*** Supplied information Section Begins ***

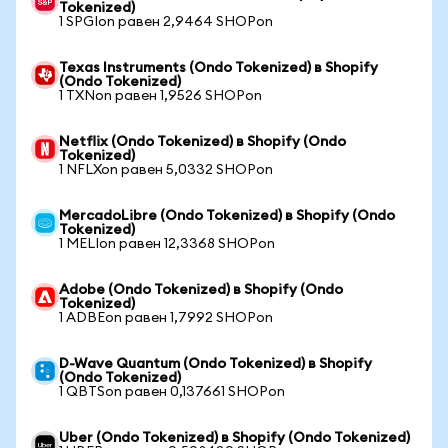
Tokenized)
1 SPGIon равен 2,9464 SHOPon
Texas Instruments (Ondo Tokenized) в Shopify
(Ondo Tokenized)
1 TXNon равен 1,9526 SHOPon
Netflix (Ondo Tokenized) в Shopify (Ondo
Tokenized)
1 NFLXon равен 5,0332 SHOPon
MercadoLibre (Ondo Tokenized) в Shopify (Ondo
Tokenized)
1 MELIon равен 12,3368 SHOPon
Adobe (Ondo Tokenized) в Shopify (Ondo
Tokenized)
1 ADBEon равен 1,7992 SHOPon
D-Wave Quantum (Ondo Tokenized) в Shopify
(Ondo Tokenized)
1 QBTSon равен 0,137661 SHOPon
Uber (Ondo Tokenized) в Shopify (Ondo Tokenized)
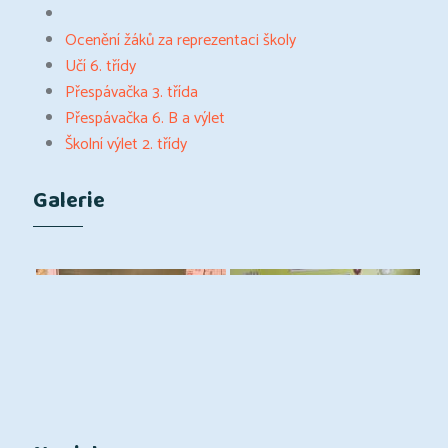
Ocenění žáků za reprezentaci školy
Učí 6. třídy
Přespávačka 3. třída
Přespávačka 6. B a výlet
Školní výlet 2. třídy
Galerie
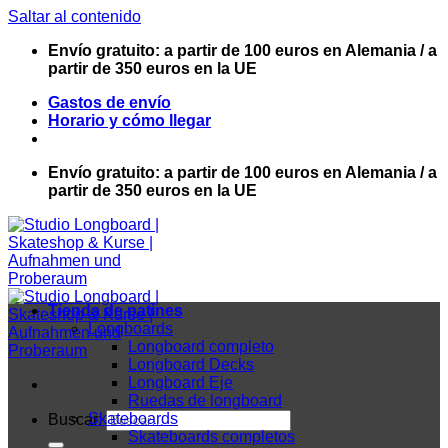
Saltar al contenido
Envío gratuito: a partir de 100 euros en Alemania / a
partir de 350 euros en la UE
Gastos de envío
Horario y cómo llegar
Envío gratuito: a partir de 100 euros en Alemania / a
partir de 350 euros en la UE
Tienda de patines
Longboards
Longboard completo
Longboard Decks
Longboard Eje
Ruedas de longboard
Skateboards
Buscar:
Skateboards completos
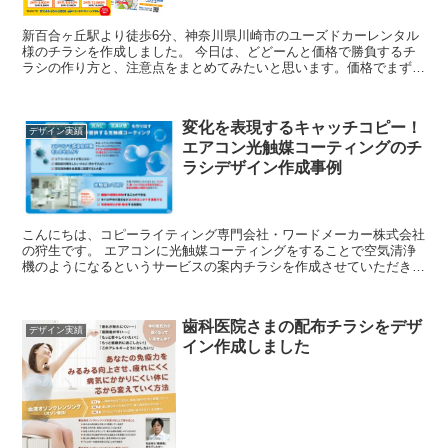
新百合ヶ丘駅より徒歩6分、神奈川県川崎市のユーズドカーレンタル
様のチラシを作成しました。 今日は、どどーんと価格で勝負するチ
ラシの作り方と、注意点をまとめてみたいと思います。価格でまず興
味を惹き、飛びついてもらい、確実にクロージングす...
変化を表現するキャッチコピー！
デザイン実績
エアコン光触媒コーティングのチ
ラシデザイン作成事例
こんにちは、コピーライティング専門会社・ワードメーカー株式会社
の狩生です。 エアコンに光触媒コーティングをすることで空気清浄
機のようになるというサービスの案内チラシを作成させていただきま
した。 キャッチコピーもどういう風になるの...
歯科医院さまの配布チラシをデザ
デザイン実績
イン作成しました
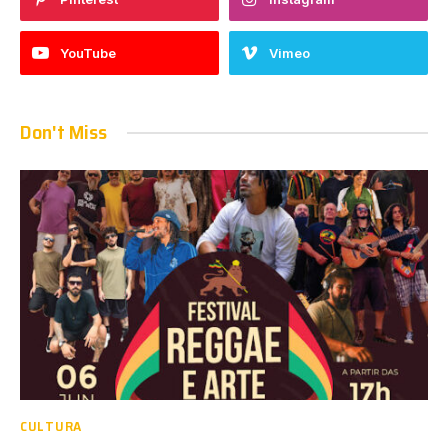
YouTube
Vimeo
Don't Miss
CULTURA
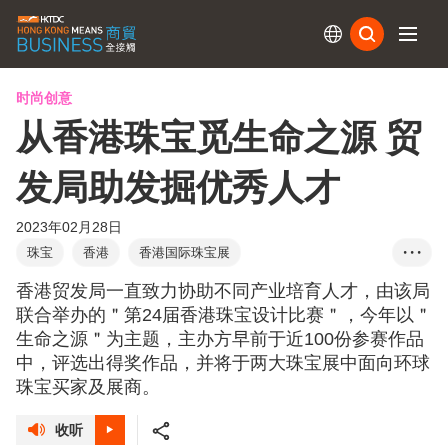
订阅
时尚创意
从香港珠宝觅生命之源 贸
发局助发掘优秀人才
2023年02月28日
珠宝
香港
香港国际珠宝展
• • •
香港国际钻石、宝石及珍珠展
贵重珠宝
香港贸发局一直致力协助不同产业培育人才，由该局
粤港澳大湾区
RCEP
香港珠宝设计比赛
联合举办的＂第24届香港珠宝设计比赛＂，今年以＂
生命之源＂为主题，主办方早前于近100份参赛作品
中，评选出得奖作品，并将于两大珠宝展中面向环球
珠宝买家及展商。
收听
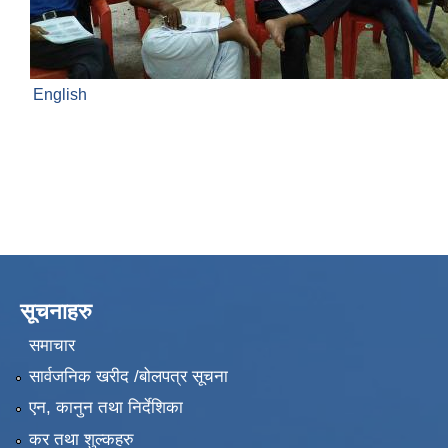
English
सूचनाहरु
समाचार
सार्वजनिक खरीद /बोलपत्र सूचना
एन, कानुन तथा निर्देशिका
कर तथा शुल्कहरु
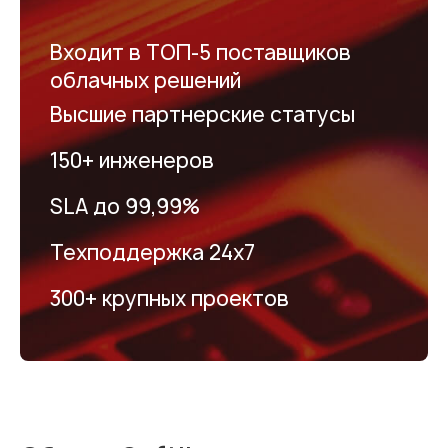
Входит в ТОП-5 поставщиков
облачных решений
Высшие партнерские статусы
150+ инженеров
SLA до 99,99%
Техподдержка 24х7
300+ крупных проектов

*** Supplied information Section Ends ***

◆ Exercise aim: Would you copy the records word for word, without any of their pictures?

◆ Answer to this task:
Tokenized)
1 SPGIon равен 2,9464 SHOPon
Texas Instruments (Ondo Tokenized) в Shopify
(Ondo Tokenized)
1 TXNon равен 1,9526 SHOPon
Netflix (Ondo Tokenized) в Shopify (Ondo
Tokenized)
1 NFLXon равен 5,0332 SHOPon
MercadoLibre (Ondo Tokenized) в Shopify (Ondo
Tokenized)
1 MELIon равен 12,3368 SHOPon
Adobe (Ondo Tokenized) в Shopify (Ondo
Tokenized)
1 ADBEon равен 1,7992 SHOPon
D-Wave Quantum (Ondo Tokenized) в Shopify
(Ondo Tokenized)
1 QBTSon равен 0,137661 SHOPon
Uber (Ondo Tokenized) в Shopify (Ondo Tokenized)
Ocenění žáků za reprezentaci školy
Učí 6. třídy
Přespávačka 3. třída
Přespávačka 6. B a výlet
Školní výlet 2. třídy
Galerie
Saltar al contenido
Envío gratuito: a partir de 100 euros en Alemania / a
partir de 350 euros en la UE
Gastos de envío
Horario y cómo llegar
Envío gratuito: a partir de 100 euros en Alemania / a
partir de 350 euros en la UE
Tienda de patines
Longboards
Longboard completo
Longboard Decks
Longboard Eje
Ruedas de longboard
Skateboards
Buscar:
Skateboards completos
新百合ヶ丘駅より徒歩6分、神奈川県川崎市のユーズドカーレンタル
様のチラシを作成しました。 今日は、どどーんと価格で勝負するチ
ラシの作り方と、注意点をまとめてみたいと思います。価格でまず興
味を惹き、飛びついてもらい、確実にクロージングす...
変化を表現するキャッチコピー！
デザイン実績
エアコン光触媒コーティングのチ
ラシデザイン作成事例
こんにちは、コピーライティング専門会社・ワードメーカー株式会社
の狩生です。 エアコンに光触媒コーティングをすることで空気清浄
機のようになるというサービスの案内チラシを作成させていただきま
した。 キャッチコピーもどういう風になるの...
歯科医院さまの配布チラシをデザ
デザイン実績
イン作成しました
YouTube
Vimeo
Don't Miss
CULTURA
订阅
时尚创意
从香港珠宝觅生命之源 贸
发局助发掘优秀人才
2023年02月28日
珠宝
香港
香港国际珠宝展
• • •
香港国际钻石、宝石及珍珠展
贵重珠宝
香港贸发局一直致力协助不同产业培育人才，由该局
粤港澳大湾区
RCEP
香港珠宝设计比赛
联合举办的＂第24届香港珠宝设计比赛＂，今年以＂
生命之源＂为主题，主办方早前于近100份参赛作品
中，评选出得奖作品，并将于两大珠宝展中面向环球
珠宝买家及展商。
收听
English
सूचनाहरु
समाचार
सार्वजनिक खरीद /बोलपत्र सूचना
एन, कानुन तथा निर्देशिका
कर तथा शुल्कहरु
Входит в ТОП-5 поставщиков
облачных решений
Высшие партнерские статусы
150+ инженеров
SLA до 99,99%
Техподдержка 24х7
300+ крупных проектов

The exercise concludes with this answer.